6th Circuit Court Upholds Individual Mandate
|June 29, 2011||Posted by Kiwon Yoo under Blog||
The 6th Circuit Court of Appeals upheld the ACA’s individual mandate, which requires most Americans to have health insurance. The 6th Circuit upheld a lower court ruling in a suit brought by the Thomas More Law Center. The three-judge panel, which includes two Republican nominees, voted 2-1 in favor of the mandate. Jeffrey S. Sutton, a George W. Bush nominee, is the first Republican-nominated judge to rule in such a manner.
In writing for the majority, Judge Boyce F. Martin Jr. stated: “We find that the minimum coverage provision is a valid exercise of legislative power by Congress under the Commerce Clause.”

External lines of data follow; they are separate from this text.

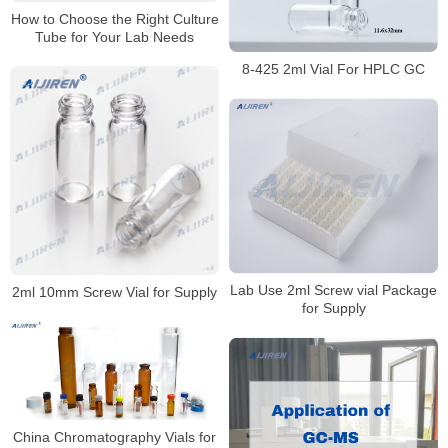
How to Choose the Right Culture
Tube for Your Lab Needs
8-425 2ml Vial For HPLC GC
Lab Use 2ml Screw vial Package
2ml 10mm Screw Vial for Supply
for Supply
China Chromatography Vials for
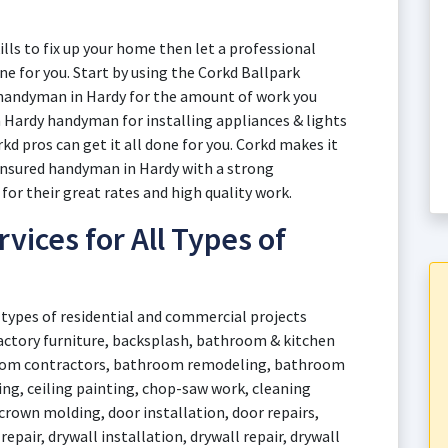
ills to fix up your home then let a professional
e for you. Start by using the Corkd Ballpark
a handyman in Hardy for the amount of work you
a Hardy handyman for installing appliances & lights
rkd pros can get it all done for you. Corkd makes it
 insured handyman in Hardy with a strong
for their great rates and high quality work.
ices for All Types of
 types of residential and commercial projects
factory furniture, backsplash, bathroom & kitchen
oom contractors, bathroom remodeling, bathroom
lking, ceiling painting, chop-saw work, cleaning
crown molding, door installation, door repairs,
repair, drywall installation, drywall repair, drywall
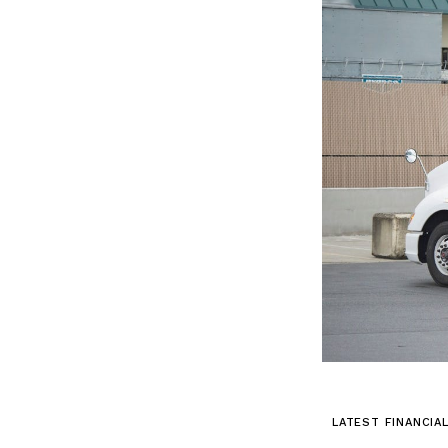
LATEST FINANCIA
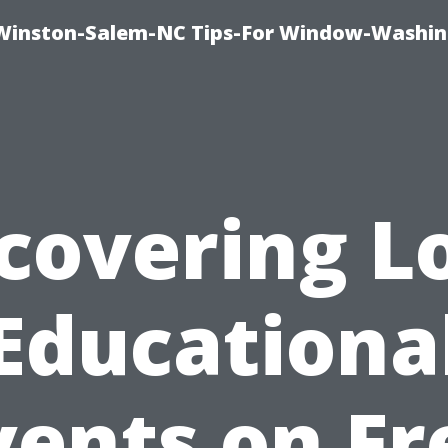
Winston-Salem-NC Tips-For Window-Washi
covering L
Educationa
vents on Fr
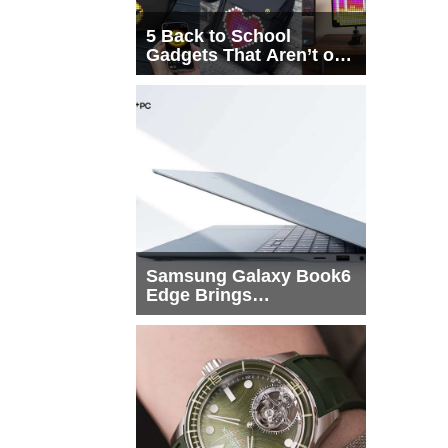
5 Back to School
Gadgets That Aren’t on
Every List
Samsung Galaxy Book6
Edge Brings
Snapdragon X2 Elite to
More Buyers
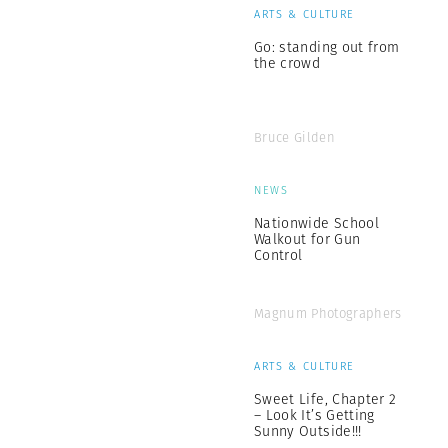
ARTS & CULTURE
Go: standing out from
the crowd
Bruce Gilden
NEWS
Nationwide School
Walkout for Gun
Control
Magnum Photographers
ARTS & CULTURE
Sweet Life, Chapter 2
– Look It’s Getting
Sunny Outside!!!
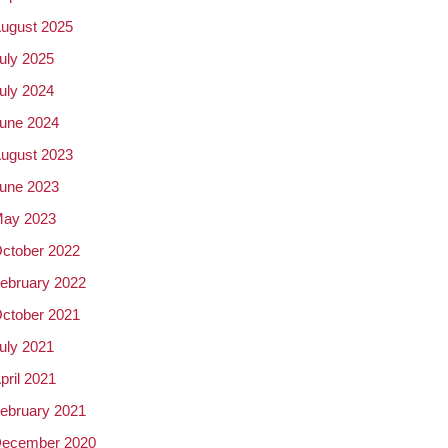
ugust 2025
uly 2025
uly 2024
une 2024
ugust 2023
une 2023
ay 2023
ctober 2022
ebruary 2022
ctober 2021
uly 2021
pril 2021
ebruary 2021
ecember 2020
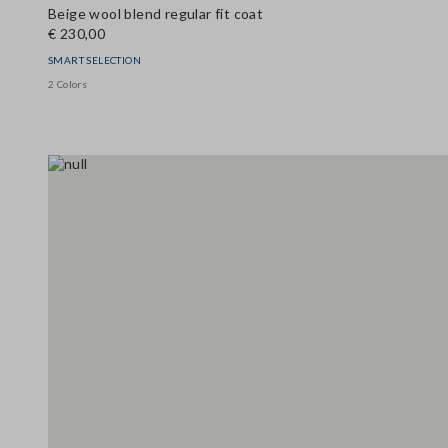
Beige wool blend regular fit coat
€ 230,00
SMART SELECTION
2 Colors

Sutton, who previously clerked for Supreme Court Justice Antonin Scalia, wrote:
“No one is inactive when deciding how to pay for health care, as self-insurance and private insurance are two forms of action for addressing the same risk. Each requires affirmative choices; one is no less active than the other; and both affect commerce.”
Martin addressed the challengers’ argument regarding “inactivity”:
“Although there is no firm, constitutional bar that prohibits Congress from placing regulations on what could be described as inactivity, even if there were it would not impact this case due to the unique aspects of health care that make all individuals active in this market.”
James L. Graham, a Reagan nominee, voiced his dissent:
“If the exercise of power is allowed and the mandate upheld, it is difficult to see what the limits on Congress’s Commerce Clause authority would be. What aspect of human activity would escape federal power? The ultimate issue in this case is this: Does the notion of federalism still have vitality?”
Additional rulings are expected in other circuit courts; the 4th Circuit heard two cases brought on by the Commonwealth of Virginia and Liberty University, and the 11th Circuit heard a case brought by 26 governors and attorneys general. The 4th Circuit panel hinted that it would uphold the mandate, while the 11th Circuit has been more ambiguous.